[Saved data entries]
···
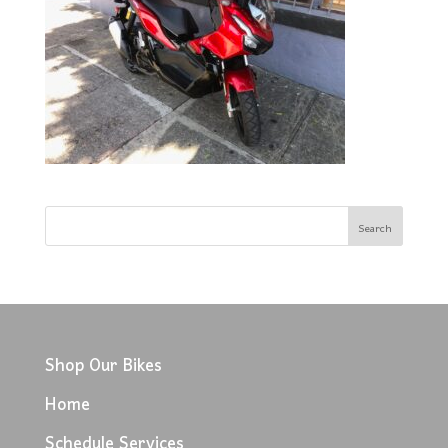
Shop Our Bikes
Home
Schedule Services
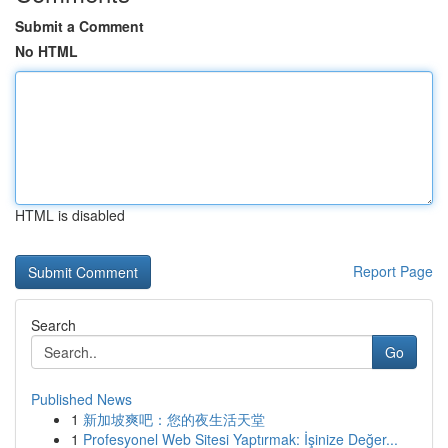
Submit a Comment
No HTML
HTML is disabled
Report Page
Search
Go
Published News
1
新加坡爽吧：您的夜生活天堂
1
Profesyonel Web Sitesi Yaptırmak: İşinize Değer...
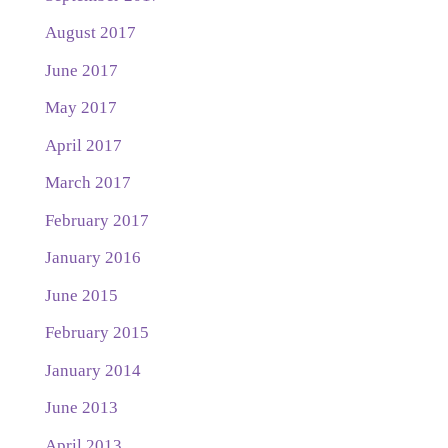
August 2017
June 2017
May 2017
April 2017
March 2017
February 2017
January 2016
June 2015
February 2015
January 2014
June 2013
April 2013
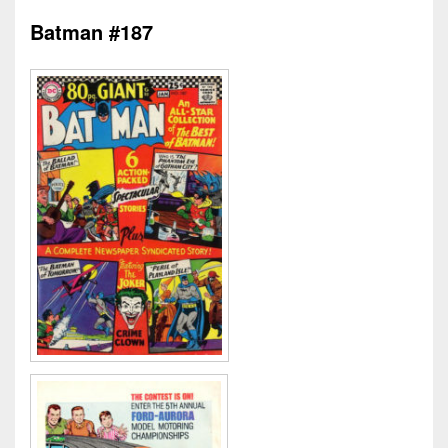
Batman #187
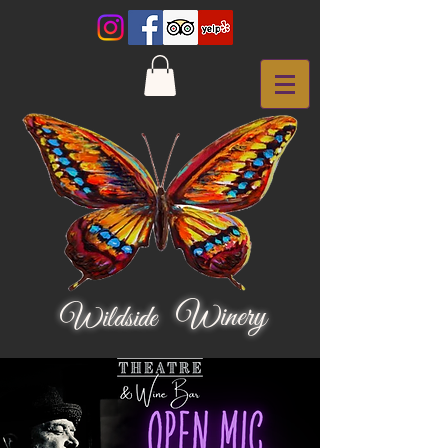
Winery
Wildside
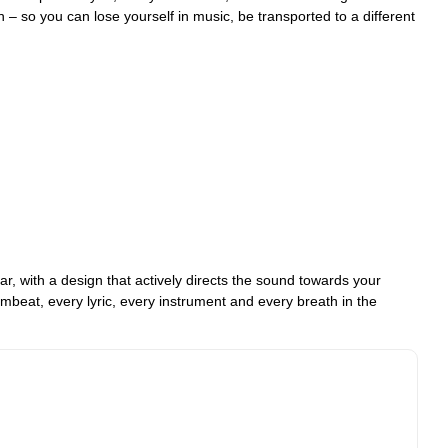
 – so you can lose yourself in music, be transported to a different
, with a design that actively directs the sound towards your
umbeat, every lyric, every instrument and every breath in the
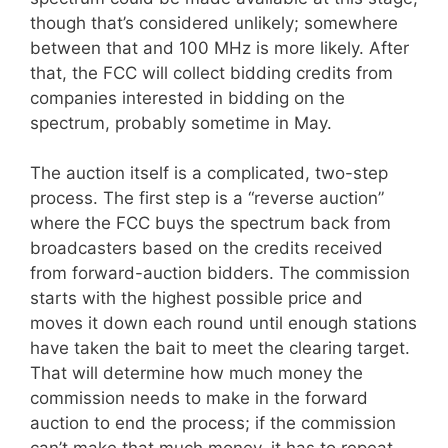
though that’s considered unlikely; somewhere
between that and 100 MHz is more likely. After
that, the FCC will collect bidding credits from
companies interested in bidding on the
spectrum, probably sometime in May.
The auction itself is a complicated, two-step
process. The first step is a “reverse auction”
where the FCC buys the spectrum back from
broadcasters based on the credits received
from forward-auction bidders. The commission
starts with the highest possible price and
moves it down each round until enough stations
have taken the bait to meet the clearing target.
That will determine how much money the
commission needs to make in the forward
auction to end the process; if the commission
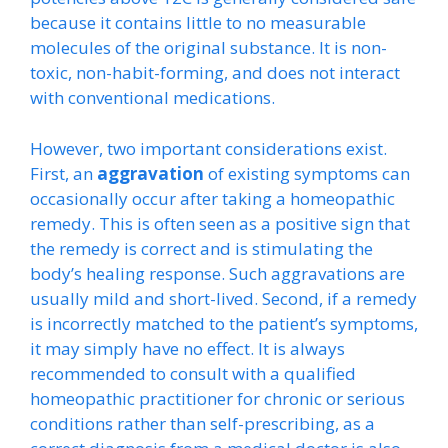
because it contains little to no measurable
molecules of the original substance. It is non-
toxic, non-habit-forming, and does not interact
with conventional medications.
However, two important considerations exist.
First, an
aggravation
of existing symptoms can
occasionally occur after taking a homeopathic
remedy. This is often seen as a positive sign that
the remedy is correct and is stimulating the
body’s healing response. Such aggravations are
usually mild and short-lived. Second, if a remedy
is incorrectly matched to the patient’s symptoms,
it may simply have no effect. It is always
recommended to consult with a qualified
homeopathic practitioner for chronic or serious
conditions rather than self-prescribing, as a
···
(Your instructions)
Looking at the entries above, count the lines that hold the string "homeopathic" and reply with the count alone.

(Solution)
2